1. Vier more years
Despite criticism of her handling of the refugee crisis, Angela Merkel plans to run for a fourth four-year term as Germany’s chancellor. If she succeeds, Merkel would join Helmut Kohl and Otto Von Bismarck as one of the country’s longest-serving leaders. Normally, that sort of iron grip isn’t something to celebrate. But these aren’t normal times. With so many countries seized by inward-looking populist movements—Trump, Brexit, Kellie Leitch?—Merkel represents a dying breed of leader who champions Western liberalism and the pluralism that underpins it. She’s needed now more than ever.
2. Helping Haiti
Canada plans to give Haiti $54 million over five years, with $2 million of the cash to be spent immediately on hurricane Matthew recovery efforts. The rest is to be spent on long-term projects in the agricultural sector. While Haiti’s dysfunctional ruling elite hasn’t always proved to be a responsible partner—Canada contributed $11 million to last year’s failed presidential election, which was finally re-run this week with another $1.4 million of Canadian cash—helping Haiti is still the right thing to do. Nobody wants to see another humanitarian disaster unfold in a state that’s perennially on the cusp of failure.
3. The pol in the mirror
Dogged by ethics scandals and outrage over soaring electricity prices, Ontario Premier Kathleen Wynne took the unusual and refreshing step—for a politician, at least—of acknowledging responsibility for her abysmal approval ratings that now hang like a cloud over the provincial Liberals. Speaking at the party’s annual meeting, she said disillusioned voters likely now see her as a “typical politician” who’ll “do anything to win,” and that, “frankly, I think I’ve sometimes given them reason to think that.” As they say, the first step to recovery is admitting you have a problem.
4. Log out for life
A new study suggests quitting Facebook makes you happier. Denmark’s Morten Tromholt, of the Happiness Research Institute, conducted a randomized and controlled trial with 1,095 participants recruited from—where else—Facebook. Those who deleted Facebook’s app from their phones reported higher life satisfaction after the week-long experiment. Of course, that’s hardly surprising, given the depressing revelations that a proliferation of “fake news” on Facebook may have helped elect Donald Trump as U.S. president.
5. Trading with Trump
Donald Trump didn’t mention NAFTA in his YouTube address that discussed priorities for his first 100 days as U.S. president. But a leaked briefing note suggests that renegotiating America’s free trade agreement with Canada and Mexico is high on his to-do list. It says he plans to instruct the U.S. Commerce Department to study how the U.S. could pull out of the pact and what the impact would be. With nearly 75 per cent of Canada’s exports sold south of the border, it’s imperative Ottawa do whatever it takes to ensure that the longstanding U.S.-Canada trade relationship, worth US$1.4 trillion annually, continues to thrive.
6. Below the fold
Universities are meant to be bastions of free speech and unfettered academic inquiry. But the student union at City University of London—ironically home to one of the best journalism schools in the U.K.—voted to ban the Sun, Daily Mail and Express newspapers from campus in the interest of “opposing fascism and social divisiveness.” Those are worthwhile goals, but university students are supposed to be smart enough to read widely and make up their own minds.
7. Winter warmth
Temperatures over much of the Arctic Ocean are, on average, about 20° C warmer than they should be this time of year. Scientists say near-record low levels of sea ice last summer made it easier for the jet stream to pipe warm air and moisture into the region this fall and winter, a potentially vicious cycle that’s probably due to climate change. It’s therefore timely that Environment Minister Catherine McKenna this week accelerated the phase-out of traditional coal-fired power plants in Canada. They are set to go by 2030.

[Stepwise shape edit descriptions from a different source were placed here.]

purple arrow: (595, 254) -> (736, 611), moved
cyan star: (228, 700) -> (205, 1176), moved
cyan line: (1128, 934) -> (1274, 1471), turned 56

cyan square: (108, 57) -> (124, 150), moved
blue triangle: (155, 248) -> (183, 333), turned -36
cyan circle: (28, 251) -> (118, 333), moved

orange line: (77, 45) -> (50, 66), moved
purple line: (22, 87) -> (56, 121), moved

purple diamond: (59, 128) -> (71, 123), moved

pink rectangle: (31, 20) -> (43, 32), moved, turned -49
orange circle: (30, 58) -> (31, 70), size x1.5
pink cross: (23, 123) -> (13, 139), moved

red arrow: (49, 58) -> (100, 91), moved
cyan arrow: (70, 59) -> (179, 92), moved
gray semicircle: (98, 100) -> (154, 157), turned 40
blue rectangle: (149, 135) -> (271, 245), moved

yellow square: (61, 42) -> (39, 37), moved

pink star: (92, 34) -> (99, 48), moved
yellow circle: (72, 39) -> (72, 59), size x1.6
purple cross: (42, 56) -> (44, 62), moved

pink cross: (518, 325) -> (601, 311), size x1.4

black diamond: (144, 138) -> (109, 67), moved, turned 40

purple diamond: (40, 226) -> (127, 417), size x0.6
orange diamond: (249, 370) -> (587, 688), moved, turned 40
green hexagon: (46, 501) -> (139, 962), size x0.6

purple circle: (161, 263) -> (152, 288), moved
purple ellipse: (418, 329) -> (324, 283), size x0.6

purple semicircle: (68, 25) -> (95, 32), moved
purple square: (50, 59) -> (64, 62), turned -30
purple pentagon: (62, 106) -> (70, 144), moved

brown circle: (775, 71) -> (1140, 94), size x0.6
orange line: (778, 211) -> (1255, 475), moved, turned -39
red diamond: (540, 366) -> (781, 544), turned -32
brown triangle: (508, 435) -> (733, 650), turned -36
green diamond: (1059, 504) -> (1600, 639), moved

8. Black market for grey wood
In B.C., all roads lead to Vancouver’s bubbly housing market. Ranchers along the province’s Coquihalla Highway reported a half-dozen instances of weathered wooden fence boards being stolen, apparently to be used by Vancouver homeowners seeking a more rustic interior design. Another sign we’ve hit peak real estate? This week Canada’s national housing agency, which provides taxpayer-backed mortgage insurance, estimated a sharp rise in interest rates would result in a 30 per cent drop in national house prices, and cause it to suffer a $1-billion loss. But, hey, that “reclaimed” wooden table sure looks neat.